United States v. Sherry

294 F. 684 | N.D. Ill. | 1923

WIEKERSON, District Judge.

Defendant is indicted under the Harrison Act (Comp. St. §§ 6287g-6287q). He petitions for the return of some prescriptions which he claims were seized at his drug store and taken away by the government’s agents in violation of his constitutional rights. The prescriptions were issued and kept to meet the requirements of the second section of the act (section 6287h). That section provides that the dealer—

“sliall preserve such prescription for a period of two years from the day on which such prescription is filled in such a way as to be readily accessible to inspection by the [government] officers, agents, employees, and officials. 4c * * n

In this case there was no search warrant. The agents went to the drug store to inspect these records required by law to be kept and preserved. No objection was made to their entry and to the inspection of the prescriptions by them. The prescriptions were removed by the government agents to the office of their department for more convenient and thorough examination. Defendant offers evidence, as to some of the prescriptions, that objection was made to the removal. This is denied by the government agents. As to' the other prescriptions it seems to be conceded that no such objection was made.

As to the claim under the Eifth Amendment, it becomes necessary to determine the nature of the documents and the capacity in which they were held. Are they of a character which subjects them to the scrutiny demanded? Did the custodian voluntarily assume a duty which overrides his claim of privilege? Applying the principles stated in Wilson v. United States, 221 U. S. 361, 380, 382, 31 Sup. Ct. 538, 55 L. Ed. 771, Ann. Cas. 1912D, 558, these questions must be answered in the affirmative. Drawing the distinction between papers of this character and private papers of the kind involved in the Boyd Case, 116 U. S. 616, 6 Sup.
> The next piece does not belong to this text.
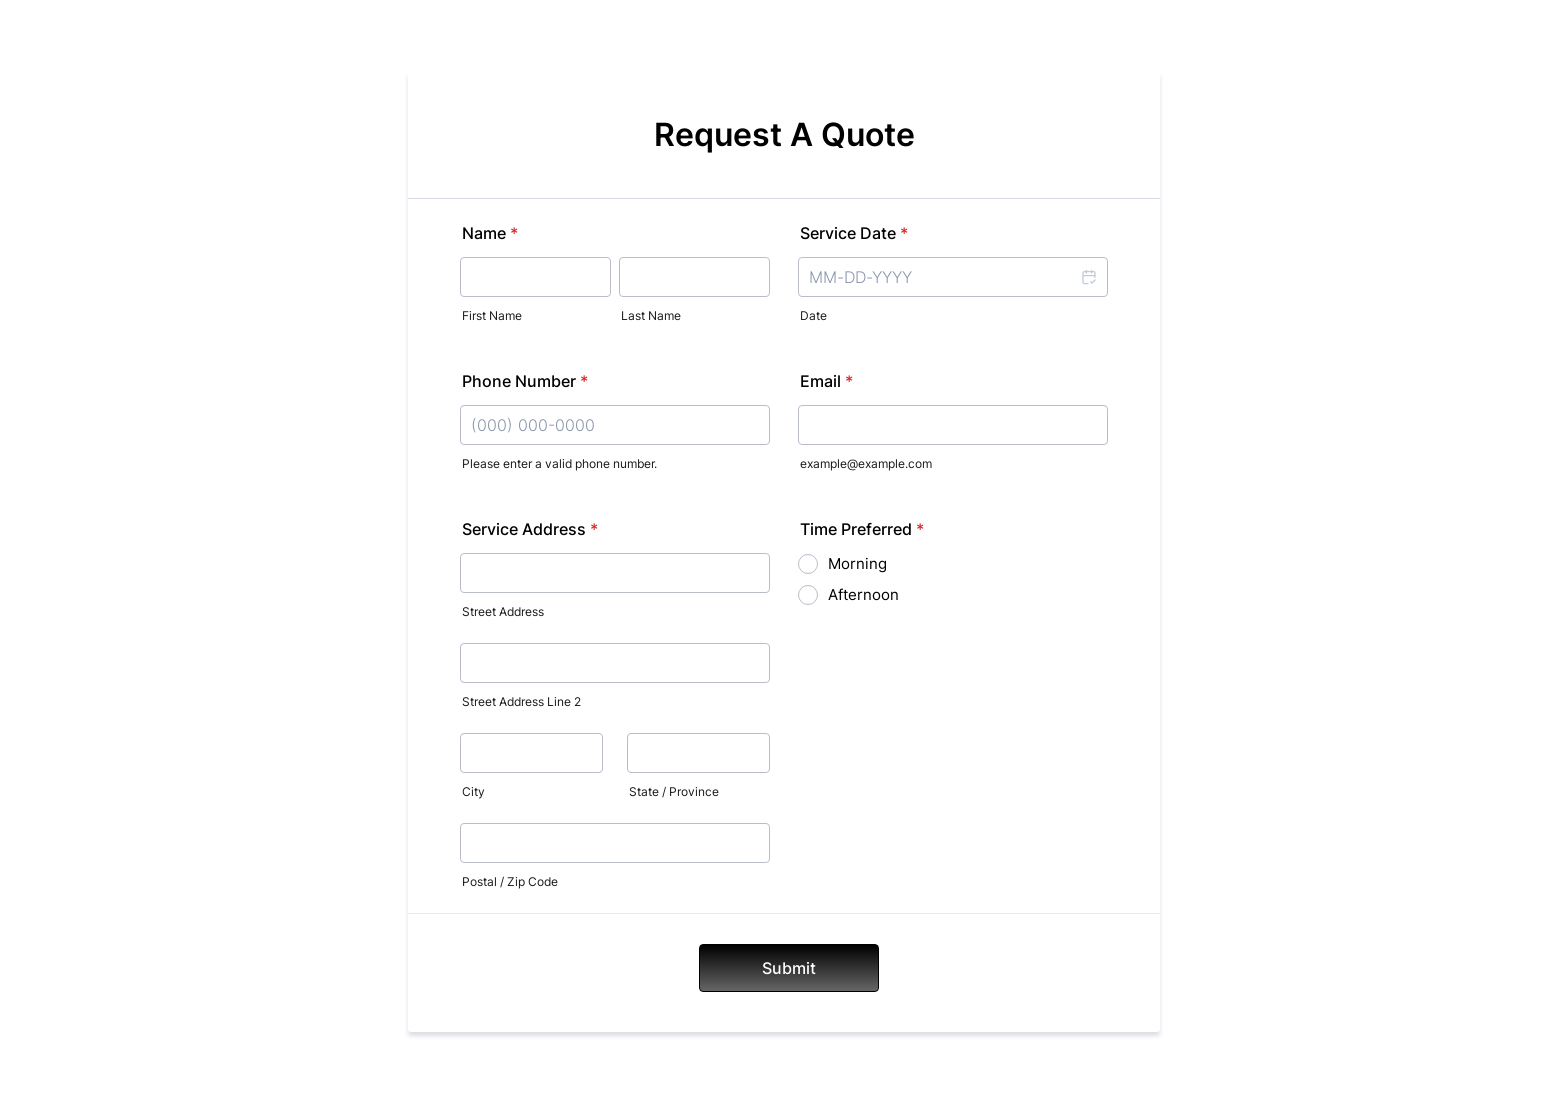 The width and height of the screenshot is (1568, 1104). Describe the element at coordinates (789, 968) in the screenshot. I see `Submit` at that location.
Ct. 524, 29 L. Ed. 746, the court said:

“In the case of public records and official documents, made or kept in the administration of public office, the fact of actual possession or of lawful custody would not justify the officer in resisting inspection, even though the record was made by himself and would supply the evidence of his criminal dereliction. * ® * The principle applies not only to public documents in public offices, but also to records required by law to be kept in order that there may be suitable information of transactions which are the appropriate subjects of governmental regulation and the enforcement of restrictions validly established. There the privilege, which exists as to private papers, cannot be maintained.”

Again, referring to decisions in state courts, in which the privilege against self-incrimination is considered in its relation to records required by law to be kept by druggists, the court said (Wilson v. United States, 221 U. S. 381, 382, 31 Sup. Ct. 545, 55 L. Ed. 771, Ann. Cas. 1912D, 558):

“The fundamental ground of decision in this class of cases, is that where, by virtue of their character and the rules of law applicable to them, the books and papers are held subject to examination by the demanding authority, the custodian has no privilege to refuse production although their contents tend to criminate him. In assuming their custody he has accepted the incident obligation to permit inspection.”

*686As to the claim under the Fourth Amendment (which, of course, is distinct from the one under the Fifth Amendment), I find from the evidence that the taking of the prescriptions and their removal for examination by the agents of the United States were, with the exception of a small part of the prescriptions, with the consent of defendant. As to the others, defendant did not object to their removal._ The agents entered the drug store and proceeded to inspect the prescriptions without objection. In doing this they were in the discharge of their duties under the statute. Certainly in view of the character of these papers, as above pointed out, this cannot be characterized as an unreasonable search. And the taking of the papers which the United States had the right to inspect to the government offices for more convenient examination cannot be viewed as an unreasonable seizure within the meaning of the Fourth Amendment. The protection guaranteed by that amendment is the right of the people to be secure in their, persons, houses, papers, and effects. The papers here involved are records required by law to be kept for inspection by the government.

The motion for the return of these papers is denied. Upon request of defendant, an order will be made that they be impounded with the clerk of this court, so that they may be accessible to both parties in their preparation of the case for trial.

Motion of defendant for return of papers denied.